In this week’s episode of Mad Men, Don and Peggy have yet another of their family squabbles. Peggy offers some unsolicited (and sound) advice to stressed out Don, who is having none of it, as usual. Finally, she throws a Don-ism back at the master – “If you don’t like what people are saying, change the conversation.”
Once again, Peggy originates the “kernel” of a great idea that Don runs with and adds his own brilliant spin. Except this time there’ll be no Clio award.

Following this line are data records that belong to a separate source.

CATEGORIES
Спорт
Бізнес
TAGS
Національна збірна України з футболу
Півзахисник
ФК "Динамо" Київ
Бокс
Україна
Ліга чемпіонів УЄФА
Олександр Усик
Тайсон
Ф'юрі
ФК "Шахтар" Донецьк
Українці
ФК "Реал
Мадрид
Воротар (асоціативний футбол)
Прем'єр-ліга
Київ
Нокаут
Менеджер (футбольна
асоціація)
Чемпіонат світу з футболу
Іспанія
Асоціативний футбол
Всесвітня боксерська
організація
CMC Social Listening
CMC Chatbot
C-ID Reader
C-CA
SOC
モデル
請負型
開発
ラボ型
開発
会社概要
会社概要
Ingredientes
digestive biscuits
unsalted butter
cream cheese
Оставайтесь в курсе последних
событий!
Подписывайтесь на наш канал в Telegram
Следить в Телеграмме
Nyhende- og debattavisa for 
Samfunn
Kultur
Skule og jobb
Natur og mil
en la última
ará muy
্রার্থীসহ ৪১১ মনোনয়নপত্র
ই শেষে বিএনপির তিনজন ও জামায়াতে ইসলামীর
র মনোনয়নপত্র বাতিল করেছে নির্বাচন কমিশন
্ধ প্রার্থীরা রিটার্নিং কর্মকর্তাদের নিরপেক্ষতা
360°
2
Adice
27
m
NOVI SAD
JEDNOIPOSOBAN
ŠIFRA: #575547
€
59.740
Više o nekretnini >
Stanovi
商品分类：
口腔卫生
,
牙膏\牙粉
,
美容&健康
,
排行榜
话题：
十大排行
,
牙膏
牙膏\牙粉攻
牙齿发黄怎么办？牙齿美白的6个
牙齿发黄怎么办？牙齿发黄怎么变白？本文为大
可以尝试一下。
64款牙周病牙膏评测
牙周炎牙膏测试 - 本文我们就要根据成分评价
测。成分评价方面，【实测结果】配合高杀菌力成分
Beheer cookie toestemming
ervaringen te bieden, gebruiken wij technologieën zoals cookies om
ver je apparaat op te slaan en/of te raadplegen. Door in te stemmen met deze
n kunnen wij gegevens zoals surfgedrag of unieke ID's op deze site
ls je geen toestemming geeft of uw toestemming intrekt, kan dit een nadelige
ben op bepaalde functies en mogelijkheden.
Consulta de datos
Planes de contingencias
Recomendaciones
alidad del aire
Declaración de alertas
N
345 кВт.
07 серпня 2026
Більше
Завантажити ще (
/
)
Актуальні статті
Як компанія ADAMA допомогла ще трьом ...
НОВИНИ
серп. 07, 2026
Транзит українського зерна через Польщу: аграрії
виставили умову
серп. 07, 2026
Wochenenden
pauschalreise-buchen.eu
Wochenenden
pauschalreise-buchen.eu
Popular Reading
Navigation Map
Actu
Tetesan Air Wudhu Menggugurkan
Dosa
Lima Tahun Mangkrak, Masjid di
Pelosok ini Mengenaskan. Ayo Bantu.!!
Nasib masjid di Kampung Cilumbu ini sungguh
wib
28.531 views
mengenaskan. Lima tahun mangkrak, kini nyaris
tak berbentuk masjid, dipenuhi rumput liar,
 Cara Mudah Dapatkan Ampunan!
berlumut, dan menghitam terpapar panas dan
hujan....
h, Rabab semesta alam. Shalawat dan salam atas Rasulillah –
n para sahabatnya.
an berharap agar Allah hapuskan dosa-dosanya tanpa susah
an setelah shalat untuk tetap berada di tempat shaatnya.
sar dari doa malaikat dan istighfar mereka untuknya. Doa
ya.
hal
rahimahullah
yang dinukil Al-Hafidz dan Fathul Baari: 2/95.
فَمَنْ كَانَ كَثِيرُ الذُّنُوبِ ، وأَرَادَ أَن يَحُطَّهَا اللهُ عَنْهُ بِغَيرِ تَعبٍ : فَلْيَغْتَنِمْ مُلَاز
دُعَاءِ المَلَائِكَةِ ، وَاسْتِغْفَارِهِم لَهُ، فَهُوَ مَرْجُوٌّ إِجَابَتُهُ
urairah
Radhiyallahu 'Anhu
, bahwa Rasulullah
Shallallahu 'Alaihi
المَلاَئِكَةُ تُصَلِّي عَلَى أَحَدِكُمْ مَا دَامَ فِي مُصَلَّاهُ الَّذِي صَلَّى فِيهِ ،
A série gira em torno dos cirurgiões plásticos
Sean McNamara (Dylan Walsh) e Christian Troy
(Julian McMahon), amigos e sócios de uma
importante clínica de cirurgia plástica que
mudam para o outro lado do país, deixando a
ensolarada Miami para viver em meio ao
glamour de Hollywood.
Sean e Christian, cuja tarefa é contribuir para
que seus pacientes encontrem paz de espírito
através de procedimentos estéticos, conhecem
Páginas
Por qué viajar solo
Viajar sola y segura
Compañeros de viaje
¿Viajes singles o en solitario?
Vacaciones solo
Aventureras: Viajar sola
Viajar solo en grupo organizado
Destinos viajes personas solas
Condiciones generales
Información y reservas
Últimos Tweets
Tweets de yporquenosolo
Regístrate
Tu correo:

Changing the conversation can simply be that, or it can mean blowing smoke, as the title of the penultimate episode of this season suggests. The gang at SCDP are stressed to the breaking point, especially the partners. Secretaries and copy writers can get jobs elsewhere, but the partners have invested more than their egos in this enterprise, and with the flight of paying customers, it’s coming down to the partners taking out lines of credit just to keep the lights on. No one likes the conversations that are taking place at SCDP.
The episode, well directed by John Slattery, opens with Don having lunch with an executive from the Vinegar, Sauces & Beans division of Heinz. This is the same account that Dr. Faye compromised herself for to make Don happy.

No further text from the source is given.